ASSIGNMENT
Among these entries, count the lines containing the word "Layout" and answer with only the number.

Saved data entries:
⟨
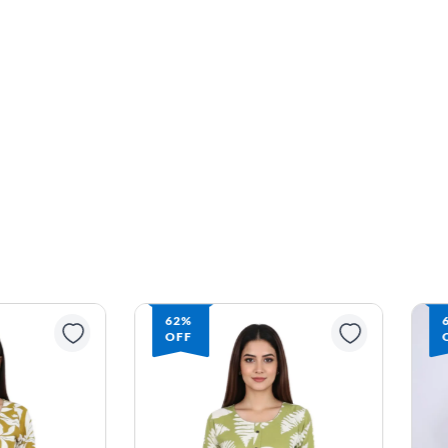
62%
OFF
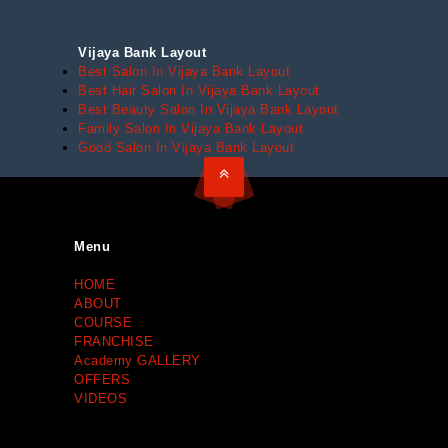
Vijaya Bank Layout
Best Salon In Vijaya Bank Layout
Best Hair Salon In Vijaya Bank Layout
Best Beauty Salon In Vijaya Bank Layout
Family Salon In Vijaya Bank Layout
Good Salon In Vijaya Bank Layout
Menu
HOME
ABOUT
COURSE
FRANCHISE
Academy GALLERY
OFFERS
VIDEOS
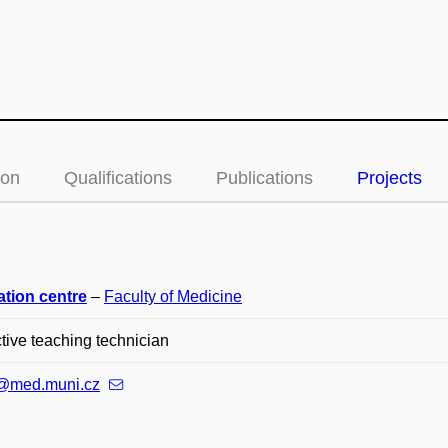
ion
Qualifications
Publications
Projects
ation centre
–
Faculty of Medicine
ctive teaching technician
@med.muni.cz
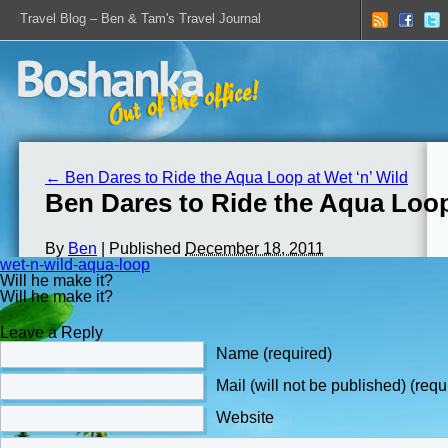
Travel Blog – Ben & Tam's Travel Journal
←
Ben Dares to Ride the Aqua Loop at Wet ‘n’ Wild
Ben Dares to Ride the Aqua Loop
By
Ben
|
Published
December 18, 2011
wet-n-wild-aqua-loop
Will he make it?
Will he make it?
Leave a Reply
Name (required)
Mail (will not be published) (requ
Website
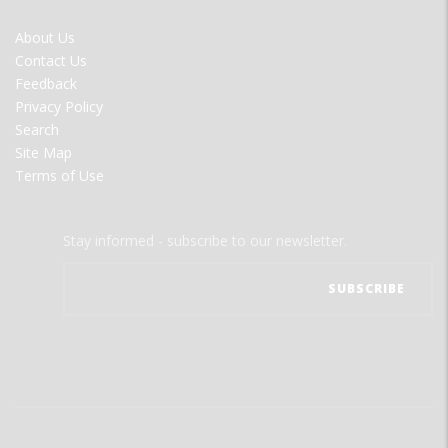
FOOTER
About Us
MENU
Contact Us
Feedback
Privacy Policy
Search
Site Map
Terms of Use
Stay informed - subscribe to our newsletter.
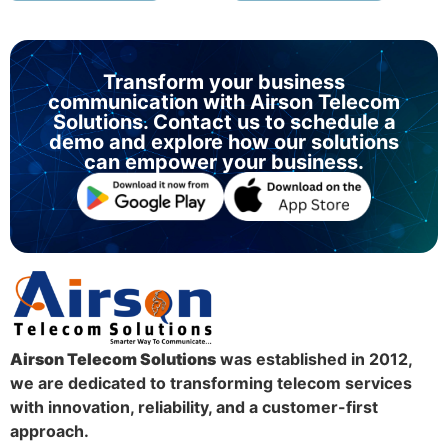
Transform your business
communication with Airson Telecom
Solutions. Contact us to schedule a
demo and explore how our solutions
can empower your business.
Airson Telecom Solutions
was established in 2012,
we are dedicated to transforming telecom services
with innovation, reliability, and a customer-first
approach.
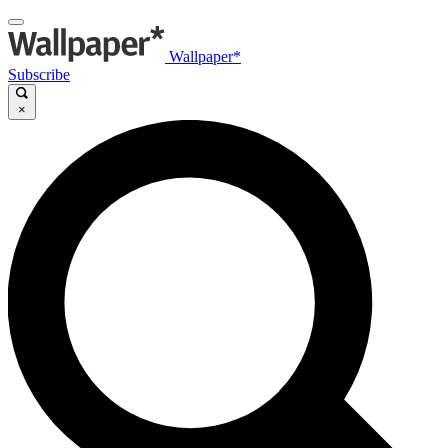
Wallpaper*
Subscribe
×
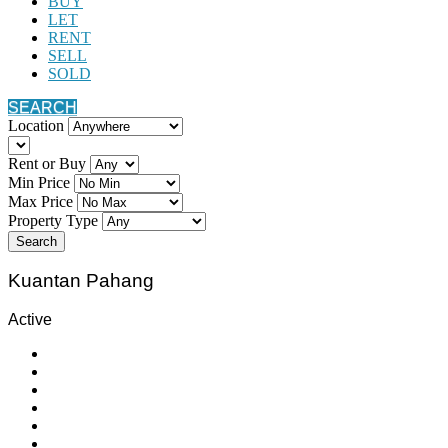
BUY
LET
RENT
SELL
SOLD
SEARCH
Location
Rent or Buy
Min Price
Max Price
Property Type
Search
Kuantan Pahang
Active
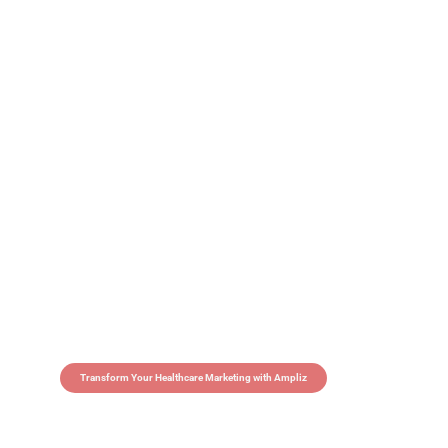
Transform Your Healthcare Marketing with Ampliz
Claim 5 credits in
⟩
⟨
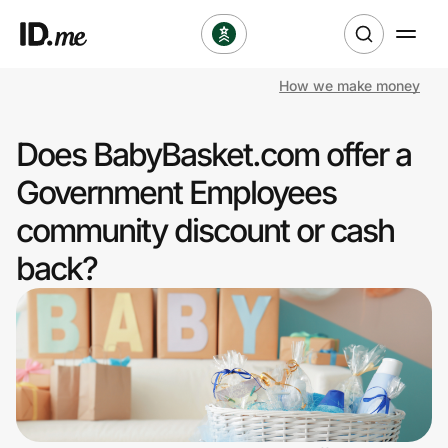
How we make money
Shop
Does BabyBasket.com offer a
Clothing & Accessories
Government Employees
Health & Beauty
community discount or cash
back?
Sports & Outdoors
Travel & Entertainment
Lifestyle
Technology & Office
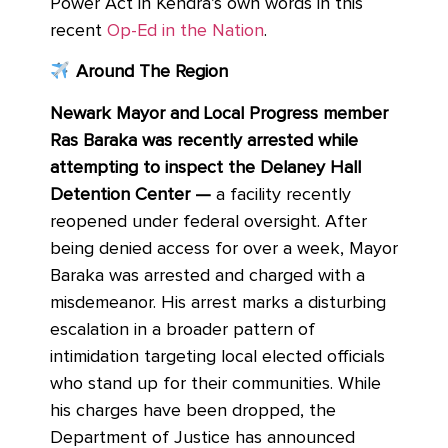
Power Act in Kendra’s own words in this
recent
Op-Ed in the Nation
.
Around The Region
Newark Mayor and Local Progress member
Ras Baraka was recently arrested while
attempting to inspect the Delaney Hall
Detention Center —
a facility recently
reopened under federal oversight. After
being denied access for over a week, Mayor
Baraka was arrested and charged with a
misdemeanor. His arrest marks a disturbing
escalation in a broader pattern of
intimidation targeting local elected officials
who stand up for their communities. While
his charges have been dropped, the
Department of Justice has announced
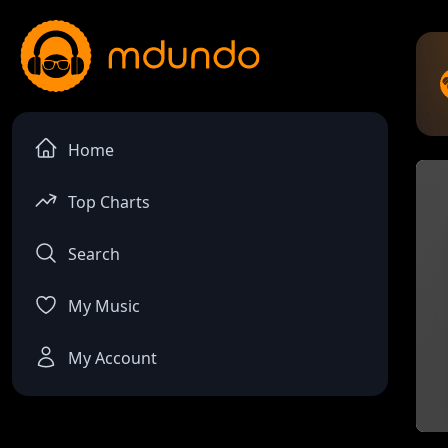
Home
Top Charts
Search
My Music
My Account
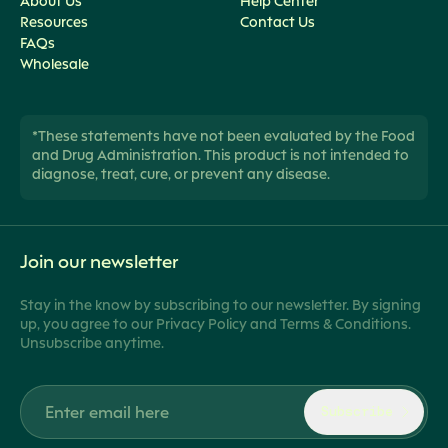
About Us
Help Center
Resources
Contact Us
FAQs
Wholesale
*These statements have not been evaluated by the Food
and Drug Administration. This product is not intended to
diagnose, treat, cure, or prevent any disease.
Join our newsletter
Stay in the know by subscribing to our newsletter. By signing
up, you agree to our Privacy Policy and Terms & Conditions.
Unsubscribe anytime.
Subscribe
⟩
SOLUTION
6